I understand what you are saying, but I'm not convinced your preferred terminology is any real improvement over the standard terminology; and if you can't convince me, I think you've got very little chance of convincing the community of relativity physicists in general, which is what you would have to do to actually change how the term "event horizon" is used in the literature. In any case, my usage in this thread, in the Insights article, and in general in this forum is based on my understanding of the standard usage in the current literature. If the standard usage were to change, I would not object to changing my usage with it; but I think that's unlikely, at least in this case.

jambaugh said:
the event horizon of a black hole (idealized case) is in point of fact a "light cone"
Actually, this is only true for a black hole that forms from gravitational collapse, i.e., a model like the Oppenheimer-Snyder model of spherically symmetric dust collapsing. For an "eternal" black hole, i.e., maximally extended Schwarzschild spacetime, the event horizon is not the future light cone of any particular event. It's a null surface that extends indefinitely in both directions, future and past. (Actually, in this spacetime, there are two horizons; what I have just said applies to both of them.)

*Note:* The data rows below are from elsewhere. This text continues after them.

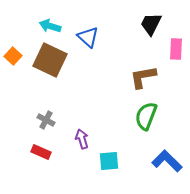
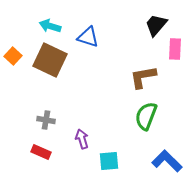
black trapezoid: moved 5 px right, 1 px down; rotated 15 degrees clockwise
blue triangle: rotated 25 degrees counterclockwise
pink rectangle: moved 1 px left
gray cross: rotated 18 degrees counterclockwise
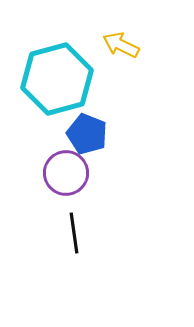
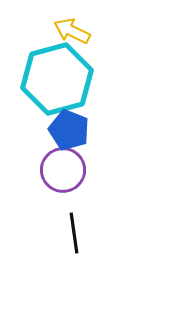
yellow arrow: moved 49 px left, 14 px up
blue pentagon: moved 18 px left, 4 px up
purple circle: moved 3 px left, 3 px up
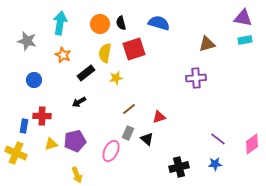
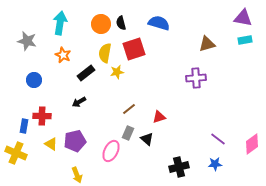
orange circle: moved 1 px right
yellow star: moved 1 px right, 6 px up
yellow triangle: rotated 48 degrees clockwise
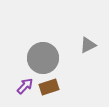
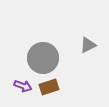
purple arrow: moved 2 px left; rotated 66 degrees clockwise
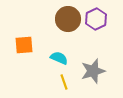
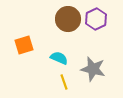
orange square: rotated 12 degrees counterclockwise
gray star: moved 2 px up; rotated 30 degrees clockwise
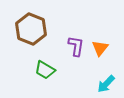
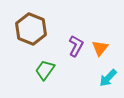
purple L-shape: rotated 20 degrees clockwise
green trapezoid: rotated 95 degrees clockwise
cyan arrow: moved 2 px right, 6 px up
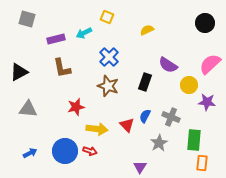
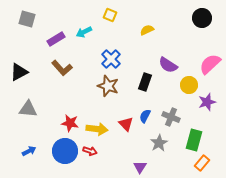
yellow square: moved 3 px right, 2 px up
black circle: moved 3 px left, 5 px up
cyan arrow: moved 1 px up
purple rectangle: rotated 18 degrees counterclockwise
blue cross: moved 2 px right, 2 px down
brown L-shape: rotated 30 degrees counterclockwise
purple star: rotated 24 degrees counterclockwise
red star: moved 6 px left, 16 px down; rotated 24 degrees clockwise
red triangle: moved 1 px left, 1 px up
green rectangle: rotated 10 degrees clockwise
blue arrow: moved 1 px left, 2 px up
orange rectangle: rotated 35 degrees clockwise
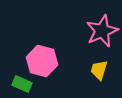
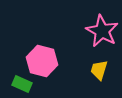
pink star: rotated 20 degrees counterclockwise
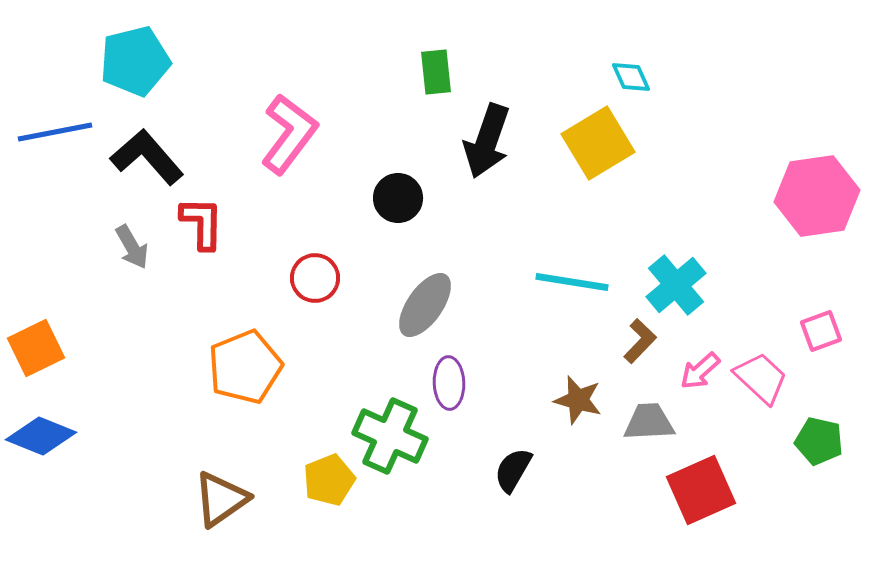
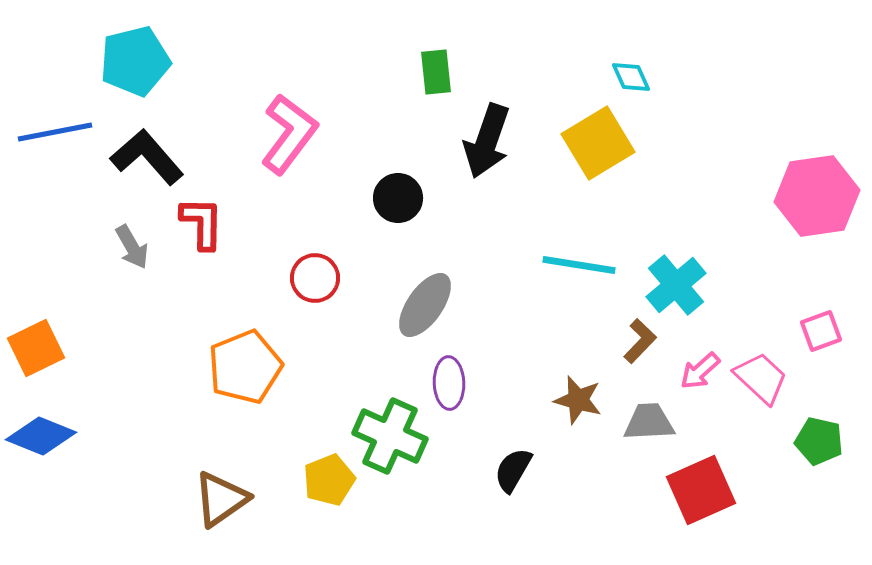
cyan line: moved 7 px right, 17 px up
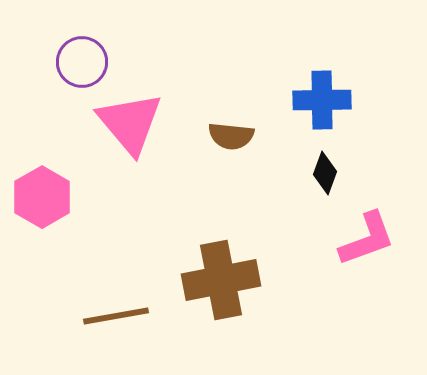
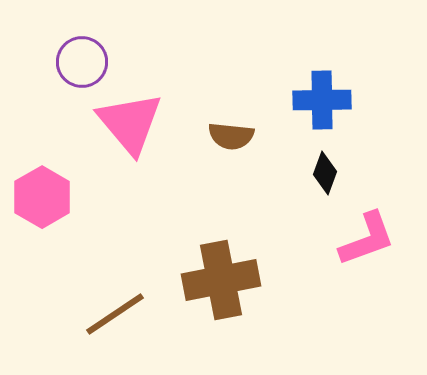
brown line: moved 1 px left, 2 px up; rotated 24 degrees counterclockwise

Also, we have so far only talked about non-rotating (Schwarzschild) holes. For a rotating (Kerr) hole, I'm not sure that the hole's horizon would be the future light cone of a single event even for a model like the Oppenheimer-Snyder model. (I actually have not seen such a model for the rotating case, so I don't know for sure about its properties, but the fact that the singularity in Kerr is a ring singularity and is timelike rather than spacelike is what leads me to state what I stated just above.)
 
  • #73
PeterDonis said:
[...]Actually, this is only true for a black hole that forms from gravitational collapse, i.e., [...]
In point of fact any perturbation would do. The fact of it being the future light "cone" of a singular event in my idealized example was merely a method of construction. The point I wanted to make was that in terms of local geometry it is qualitatively indistinct from a section of a future light cone of some event. I thought that point was clear given how I was ("mis")using the term in reply to the OP and I'm sorry I didn't make it more explicit.
 
  • #74
jambaugh said:
In point of fact any perturbation would do.
I'm not sure what you mean here. We have not been discussing any perturbations.

jambaugh said:
The point I wanted to make was that in terms of local geometry it is qualitatively indistinct from a section of a future light cone of some event.
Locally, it is true that there is no way of telling that a particular null surface is an event horizon.

One can, however, locally detect an apparent horizon, which is a marginally trapped surface--roughly speaking, an outgoing null surface whose expansion is zero. A generic "future light cone of some event" will not have that property.

In an idealized "eternal" black hole (one that never gains any mass and in which we ignore quantum effects so there is no Hawking radiation), the event horizon coincides with an apparent horizon. In a generic black hole solution, however, that is not the case. Again roughly speaking, when a black hole gains mass, the event horizon will be outside the apparent horizon--so by the time you locally detect that you are crossing an apparent horizon, you will already be inside the event horizon and will be trapped inside the hole. Conversely, when a black hole loses mass, as in Hawking radiation, the event horizon will be inside the apparent horizon. (In fact, there is considerable literature now exploring the possibility that Hawking radiation is actually locally generated by apparent horizons, not event horizons.)